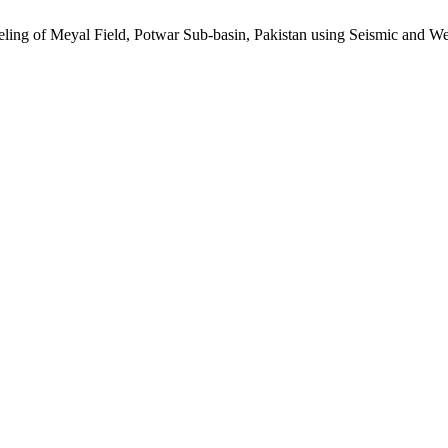
ing of Meyal Field, Potwar Sub-basin, Pakistan using Seismic and We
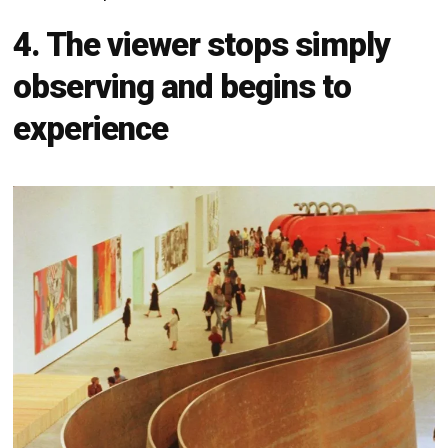
4. The viewer stops simply
observing and begins to
experience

WHAT YOU ARE ASKED TO DO: Set out exactly the run of lines that begins at the line holding "4. The viewer stops simply" and ends at the last line of the data.

REPLY TO THE EXERCISE:
4. The viewer stops simply
observing and begins to
experience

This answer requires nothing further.